Would you copy out the following entries exactly, without any of the pictures?

[Collected data]
□ □ □ □
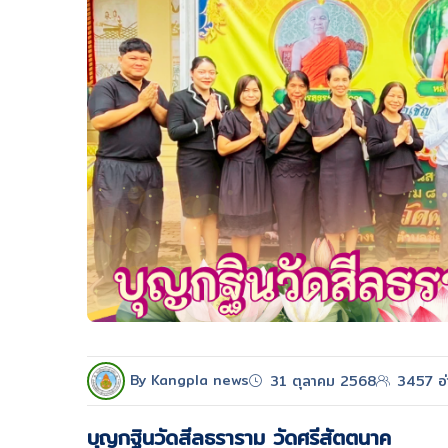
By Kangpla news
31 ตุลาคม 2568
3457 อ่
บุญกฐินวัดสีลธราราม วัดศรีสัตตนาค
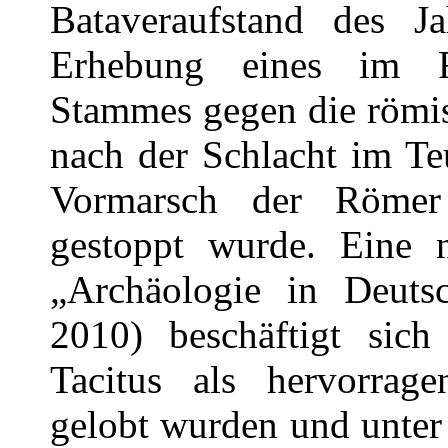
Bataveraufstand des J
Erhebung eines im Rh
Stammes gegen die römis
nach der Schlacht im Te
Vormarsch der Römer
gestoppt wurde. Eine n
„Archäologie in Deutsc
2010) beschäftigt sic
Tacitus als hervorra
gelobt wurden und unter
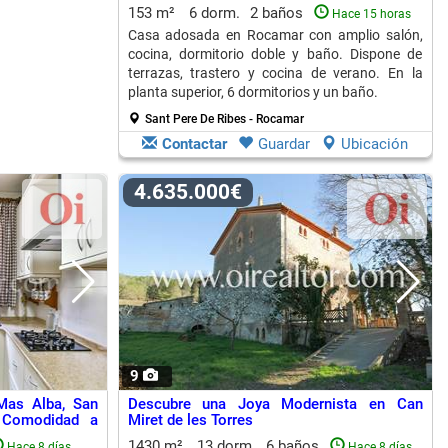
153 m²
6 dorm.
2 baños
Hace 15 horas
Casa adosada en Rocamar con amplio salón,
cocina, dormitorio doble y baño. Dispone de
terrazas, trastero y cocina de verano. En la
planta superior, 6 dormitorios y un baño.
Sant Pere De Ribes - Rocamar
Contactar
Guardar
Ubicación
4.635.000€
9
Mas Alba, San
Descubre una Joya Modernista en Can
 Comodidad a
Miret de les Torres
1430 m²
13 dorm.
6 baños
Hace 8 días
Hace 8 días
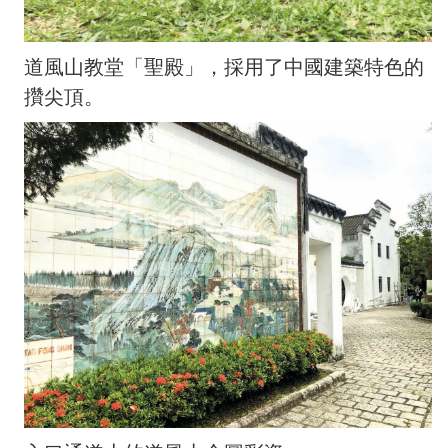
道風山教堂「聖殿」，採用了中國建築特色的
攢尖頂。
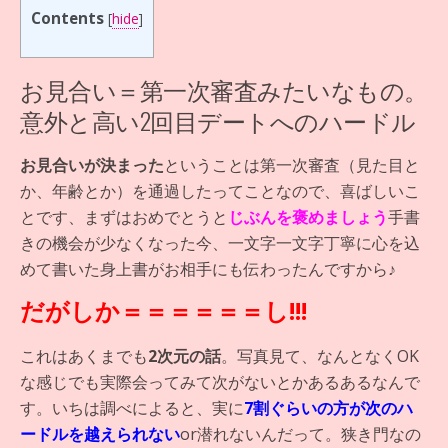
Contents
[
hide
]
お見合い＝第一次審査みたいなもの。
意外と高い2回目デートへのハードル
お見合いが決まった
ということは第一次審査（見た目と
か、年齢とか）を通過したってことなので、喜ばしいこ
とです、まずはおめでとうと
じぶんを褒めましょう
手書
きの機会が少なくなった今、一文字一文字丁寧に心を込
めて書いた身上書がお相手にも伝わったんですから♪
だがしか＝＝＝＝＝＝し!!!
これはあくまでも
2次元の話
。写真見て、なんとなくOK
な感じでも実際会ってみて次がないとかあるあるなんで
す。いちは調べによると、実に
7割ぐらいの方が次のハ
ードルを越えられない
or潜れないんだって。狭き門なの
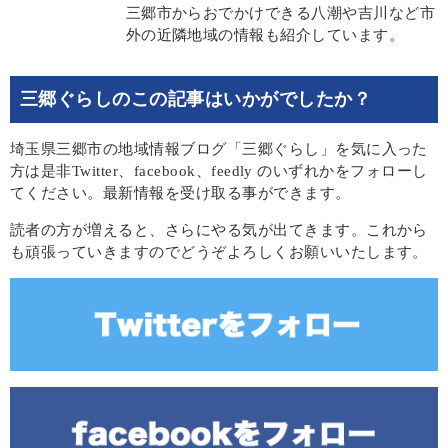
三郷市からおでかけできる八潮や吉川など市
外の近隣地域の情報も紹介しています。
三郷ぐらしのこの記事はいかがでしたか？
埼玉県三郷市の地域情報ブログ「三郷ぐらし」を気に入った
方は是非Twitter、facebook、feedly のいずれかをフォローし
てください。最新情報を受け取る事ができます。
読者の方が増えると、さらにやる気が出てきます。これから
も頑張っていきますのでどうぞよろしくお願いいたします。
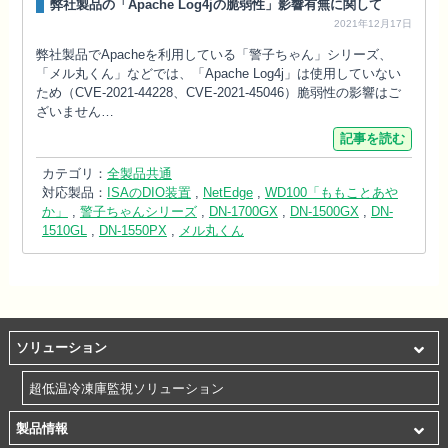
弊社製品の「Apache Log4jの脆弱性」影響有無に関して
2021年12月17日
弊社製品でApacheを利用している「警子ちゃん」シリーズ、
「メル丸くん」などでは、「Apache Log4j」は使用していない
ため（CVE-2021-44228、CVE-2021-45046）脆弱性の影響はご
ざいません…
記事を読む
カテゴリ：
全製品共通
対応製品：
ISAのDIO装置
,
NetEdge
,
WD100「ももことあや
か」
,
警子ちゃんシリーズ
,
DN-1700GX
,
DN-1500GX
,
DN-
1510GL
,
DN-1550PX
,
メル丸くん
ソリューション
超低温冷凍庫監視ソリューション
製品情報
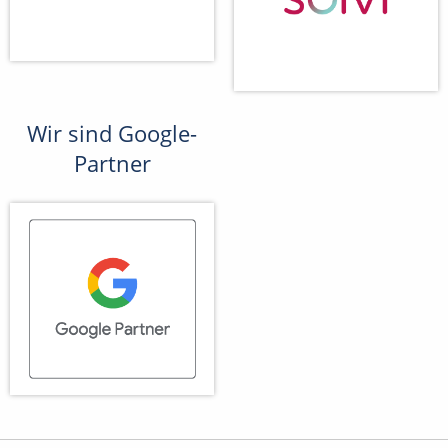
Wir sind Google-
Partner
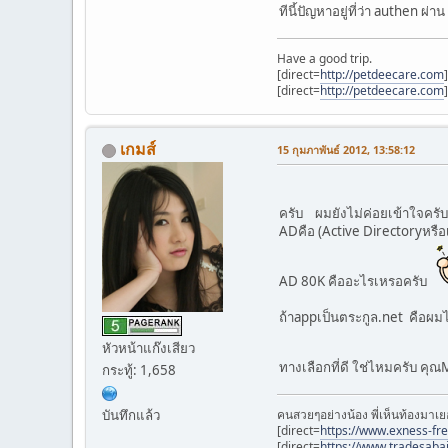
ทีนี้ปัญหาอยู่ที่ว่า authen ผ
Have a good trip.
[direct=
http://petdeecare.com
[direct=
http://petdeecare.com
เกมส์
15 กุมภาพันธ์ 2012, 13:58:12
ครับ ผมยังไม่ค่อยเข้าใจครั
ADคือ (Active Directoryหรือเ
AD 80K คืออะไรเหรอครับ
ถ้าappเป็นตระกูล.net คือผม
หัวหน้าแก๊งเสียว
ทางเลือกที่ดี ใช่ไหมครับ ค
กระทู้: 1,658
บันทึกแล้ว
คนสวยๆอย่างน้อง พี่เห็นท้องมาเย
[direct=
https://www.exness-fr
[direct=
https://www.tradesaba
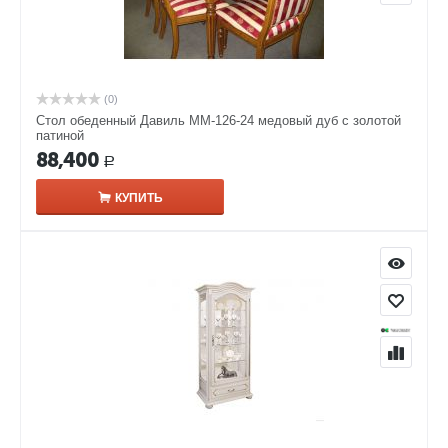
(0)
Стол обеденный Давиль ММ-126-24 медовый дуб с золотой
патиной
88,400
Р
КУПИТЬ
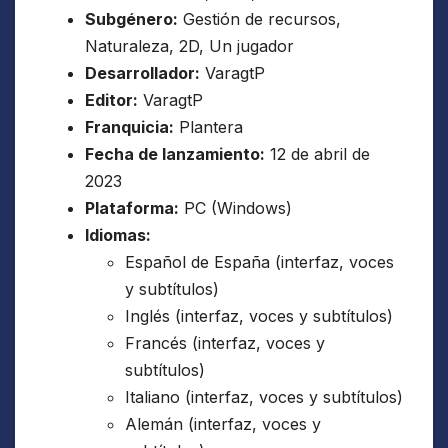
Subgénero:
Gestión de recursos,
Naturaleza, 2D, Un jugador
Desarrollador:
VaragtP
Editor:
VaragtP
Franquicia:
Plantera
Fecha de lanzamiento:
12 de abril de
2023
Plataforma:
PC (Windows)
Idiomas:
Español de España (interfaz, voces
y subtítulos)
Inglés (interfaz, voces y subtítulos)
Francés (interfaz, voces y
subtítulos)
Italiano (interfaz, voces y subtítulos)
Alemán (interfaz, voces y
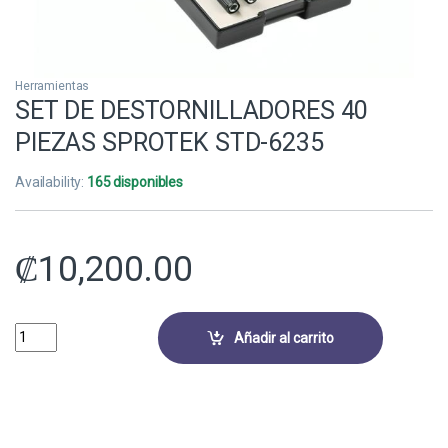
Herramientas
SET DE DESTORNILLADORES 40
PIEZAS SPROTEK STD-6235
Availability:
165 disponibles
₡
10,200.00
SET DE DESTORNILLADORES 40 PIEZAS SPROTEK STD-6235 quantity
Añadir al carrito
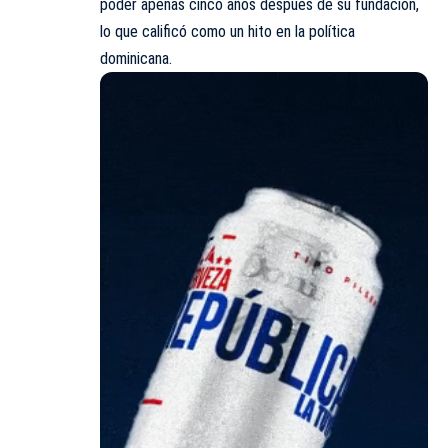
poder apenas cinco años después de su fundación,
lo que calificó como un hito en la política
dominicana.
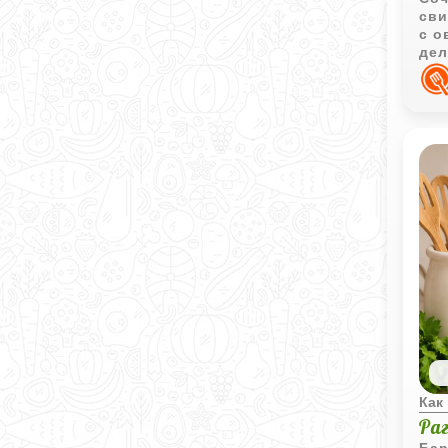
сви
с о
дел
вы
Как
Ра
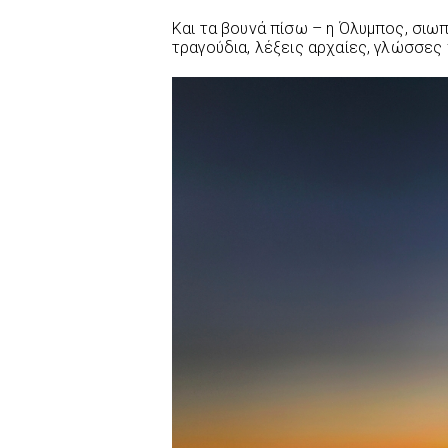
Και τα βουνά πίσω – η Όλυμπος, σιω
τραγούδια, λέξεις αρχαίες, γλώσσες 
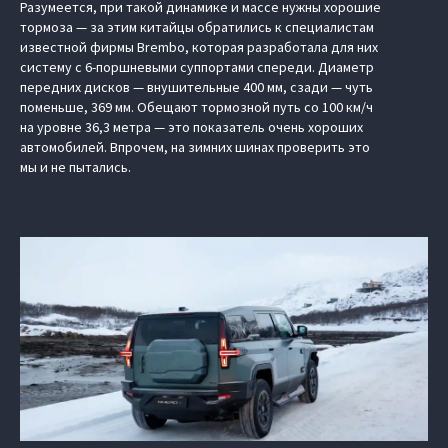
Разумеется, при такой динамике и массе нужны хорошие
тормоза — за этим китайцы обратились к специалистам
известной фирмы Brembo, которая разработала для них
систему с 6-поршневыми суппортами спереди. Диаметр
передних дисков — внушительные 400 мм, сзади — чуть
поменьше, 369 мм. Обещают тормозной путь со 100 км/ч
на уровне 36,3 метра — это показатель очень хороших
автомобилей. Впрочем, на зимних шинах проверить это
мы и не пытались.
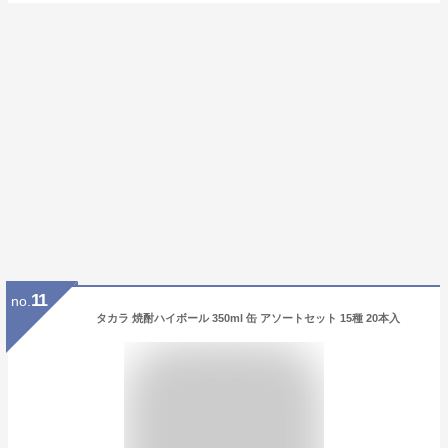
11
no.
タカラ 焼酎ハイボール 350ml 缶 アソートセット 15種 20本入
□ □ □ □
- [Your response]:
By Kangpla news
31 ตุลาคม 2568
3457 อ่
บุญกฐินวัดสีลธราราม วัดศรีสัตตนาค
Bataveraufstand des J
Erhebung eines im Rh
Stammes gegen die römis
nach der Schlacht im Te
Vormarsch der Römer
gestoppt wurde. Eine n
„Archäologie in Deutsc
2010) beschäftigt sic
Tacitus als hervorra
gelobt wurden und unter
153 m²
6 dorm.
2 baños
Hace 15 horas
Casa adosada en Rocamar con amplio salón,
cocina, dormitorio doble y baño. Dispone de
terrazas, trastero y cocina de verano. En la
planta superior, 6 dormitorios y un baño.
Sant Pere De Ribes - Rocamar
Contactar
Guardar
Ubicación
4.635.000€
9
Mas Alba, San
Descubre una Joya Modernista en Can
 Comodidad a
Miret de les Torres
1430 m²
13 dorm.
6 baños
Hace 8 días
Hace 8 días
道風山教堂「聖殿」，採用了中國建築特色的
攢尖頂。
Contents
[
hide
]
お見合い＝第一次審査みたいなもの。
意外と高い2回目デートへのハードル
お見合いが決まった
ということは第一次審査（見た目と
か、年齢とか）を通過したってことなので、喜ばしいこ
とです、まずはおめでとうと
じぶんを褒めましょう
手書
きの機会が少なくなった今、一文字一文字丁寧に心を込
めて書いた身上書がお相手にも伝わったんですから♪
だがしか＝＝＝＝＝＝し!!!
これはあくまでも
2次元の話
。写真見て、なんとなくOK
な感じでも実際会ってみて次がないとかあるあるなんで
す。いちは調べによると、実に
7割ぐらいの方が次のハ
ードルを越えられない
or潜れないんだって。狭き門なの
三郷市からおでかけできる八潮や吉川など市
外の近隣地域の情報も紹介しています。
三郷ぐらしのこの記事はいかがでしたか？
埼玉県三郷市の地域情報ブログ「三郷ぐらし」を気に入った
方は是非Twitter、facebook、feedly のいずれかをフォローし
てください。最新情報を受け取る事ができます。
読者の方が増えると、さらにやる気が出てきます。これから
も頑張っていきますのでどうぞよろしくお願いいたします。
弊社製品の「Apache Log4jの脆弱性」影響有無に関して
2021年12月17日
弊社製品でApacheを利用している「警子ちゃん」シリーズ、
「メル丸くん」などでは、「Apache Log4j」は使用していない
ため（CVE-2021-44228、CVE-2021-45046）脆弱性の影響はご
ざいません…
記事を読む
カテゴリ：
全製品共通
対応製品：
ISAのDIO装置
,
NetEdge
,
WD100「ももことあや
か」
,
警子ちゃんシリーズ
,
DN-1700GX
,
DN-1500GX
,
DN-
1510GL
,
DN-1550PX
,
メル丸くん
ソリューション
超低温冷凍庫監視ソリューション
製品情報
Wir sind Google-
Partner
ทีนี้ปัญหาอยู่ที่ว่า authen ผ
Have a good trip.
[direct=
http://petdeecare.com
[direct=
http://petdeecare.com
เกมส์
15 กุมภาพันธ์ 2012, 13:58:12
ครับ ผมยังไม่ค่อยเข้าใจครั
ADคือ (Active Directoryหรือเ
AD 80K คืออะไรเหรอครับ
ถ้าappเป็นตระกูล.net คือผม
หัวหน้าแก๊งเสียว
ทางเลือกที่ดี ใช่ไหมครับ ค
กระทู้: 1,658
บันทึกแล้ว
คนสวยๆอย่างน้อง พี่เห็นท้องมาเย
[direct=
https://www.exness-fr
[direct=
https://www.tradesaba
(0)
Стол обеденный Давиль ММ-126-24 медовый дуб с золотой
патиной
88,400
Р
КУПИТЬ
Subgénero:
Gestión de recursos,
Naturaleza, 2D, Un jugador
Desarrollador:
VaragtP
Editor:
VaragtP
Franquicia:
Plantera
Fecha de lanzamiento:
12 de abril de
2023
Plataforma:
PC (Windows)
Idiomas:
Español de España (interfaz, voces
y subtítulos)
Inglés (interfaz, voces y subtítulos)
Francés (interfaz, voces y
subtítulos)
Italiano (interfaz, voces y subtítulos)
Alemán (interfaz, voces y
Herramientas
SET DE DESTORNILLADORES 40
PIEZAS SPROTEK STD-6235
Availability:
165 disponibles
₡
10,200.00
SET DE DESTORNILLADORES 40 PIEZAS SPROTEK STD-6235 quantity
Añadir al carrito
poder apenas cinco años después de su fundación,
lo que calificó como un hito en la política
dominicana.
сви
с о
дел
вы
Как
Ра
Και τα βουνά πίσω – η Όλυμπος, σιω
τραγούδια, λέξεις αρχαίες, γλώσσες 
Разумеется, при такой динамике и массе нужны хорошие
тормоза — за этим китайцы обратились к специалистам
известной фирмы Brembo, которая разработала для них
систему с 6-поршневыми суппортами спереди. Диаметр
передних дисков — внушительные 400 мм, сзади — чуть
поменьше, 369 мм. Обещают тормозной путь со 100 км/ч
на уровне 36,3 метра — это показатель очень хороших
автомобилей. Впрочем, на зимних шинах проверить это
мы и не пытались.
11
no.
タカラ 焼酎ハイボール 350ml 缶 アソートセット 15種 20本入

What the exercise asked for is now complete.